** EXERCISE MATERIAL follows **
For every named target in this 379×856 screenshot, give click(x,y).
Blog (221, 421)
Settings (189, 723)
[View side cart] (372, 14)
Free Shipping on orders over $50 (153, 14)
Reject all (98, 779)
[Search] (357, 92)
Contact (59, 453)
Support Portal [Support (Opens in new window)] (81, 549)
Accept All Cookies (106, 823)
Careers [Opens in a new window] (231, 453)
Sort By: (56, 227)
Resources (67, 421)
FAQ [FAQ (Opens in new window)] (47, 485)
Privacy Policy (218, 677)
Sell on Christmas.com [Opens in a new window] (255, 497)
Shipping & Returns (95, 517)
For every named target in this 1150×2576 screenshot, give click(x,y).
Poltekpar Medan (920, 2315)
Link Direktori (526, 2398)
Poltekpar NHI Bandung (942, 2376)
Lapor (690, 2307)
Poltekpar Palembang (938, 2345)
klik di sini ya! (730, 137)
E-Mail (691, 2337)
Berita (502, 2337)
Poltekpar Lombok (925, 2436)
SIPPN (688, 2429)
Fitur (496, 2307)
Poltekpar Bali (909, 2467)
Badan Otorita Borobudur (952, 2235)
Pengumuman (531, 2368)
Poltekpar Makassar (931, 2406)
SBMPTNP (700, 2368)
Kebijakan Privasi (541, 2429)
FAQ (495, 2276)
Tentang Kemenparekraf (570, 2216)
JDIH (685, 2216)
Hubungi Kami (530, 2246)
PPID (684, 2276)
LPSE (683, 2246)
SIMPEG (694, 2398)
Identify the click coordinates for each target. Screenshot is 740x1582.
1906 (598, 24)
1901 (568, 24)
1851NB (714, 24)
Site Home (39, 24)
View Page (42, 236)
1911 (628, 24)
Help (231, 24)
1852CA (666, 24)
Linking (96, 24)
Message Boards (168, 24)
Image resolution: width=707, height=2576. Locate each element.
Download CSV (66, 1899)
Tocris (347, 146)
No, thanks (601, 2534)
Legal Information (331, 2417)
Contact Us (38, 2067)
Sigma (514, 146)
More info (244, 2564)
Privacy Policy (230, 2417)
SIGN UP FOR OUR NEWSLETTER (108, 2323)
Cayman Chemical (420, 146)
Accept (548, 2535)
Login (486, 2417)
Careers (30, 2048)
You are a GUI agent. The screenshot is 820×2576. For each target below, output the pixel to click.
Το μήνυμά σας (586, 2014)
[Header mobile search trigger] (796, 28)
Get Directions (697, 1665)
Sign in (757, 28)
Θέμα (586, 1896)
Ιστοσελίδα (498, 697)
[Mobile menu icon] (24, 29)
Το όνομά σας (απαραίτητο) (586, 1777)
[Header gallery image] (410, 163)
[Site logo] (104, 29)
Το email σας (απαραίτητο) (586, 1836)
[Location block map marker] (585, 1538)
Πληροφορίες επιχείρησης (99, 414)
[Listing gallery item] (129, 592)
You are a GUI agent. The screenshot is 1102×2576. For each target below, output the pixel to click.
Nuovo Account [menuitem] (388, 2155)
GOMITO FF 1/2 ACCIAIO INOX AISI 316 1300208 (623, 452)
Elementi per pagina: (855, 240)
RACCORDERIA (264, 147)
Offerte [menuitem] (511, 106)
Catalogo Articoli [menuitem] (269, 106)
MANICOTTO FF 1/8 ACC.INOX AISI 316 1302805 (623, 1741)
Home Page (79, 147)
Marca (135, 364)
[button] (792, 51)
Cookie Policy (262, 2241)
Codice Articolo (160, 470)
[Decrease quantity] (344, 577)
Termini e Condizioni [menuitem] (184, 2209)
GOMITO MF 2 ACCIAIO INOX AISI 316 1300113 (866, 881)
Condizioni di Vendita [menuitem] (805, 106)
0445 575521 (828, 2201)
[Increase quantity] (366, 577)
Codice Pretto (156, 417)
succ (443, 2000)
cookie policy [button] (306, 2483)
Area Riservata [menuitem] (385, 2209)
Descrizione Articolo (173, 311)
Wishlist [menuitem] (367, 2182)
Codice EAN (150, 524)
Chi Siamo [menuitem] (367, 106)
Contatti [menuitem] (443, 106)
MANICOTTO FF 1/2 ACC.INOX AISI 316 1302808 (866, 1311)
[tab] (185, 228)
** End of EXERCISE MATERIAL **
PROBLEM DESCRIPTION - All lines above that include the word "click" should be located and copied.

THE ANSWER -
For every named target in this 379×856 screenshot, give click(x,y).
For every named target in this 1150×2576 screenshot, give click(x,y).
Identify the click coordinates for each target. Screenshot is 740x1582.
You are a GUI agent. The screenshot is 820×2576. For each target below, output the pixel to click.
You are a GUI agent. The screenshot is 1102×2576. For each target below, output the pixel to click.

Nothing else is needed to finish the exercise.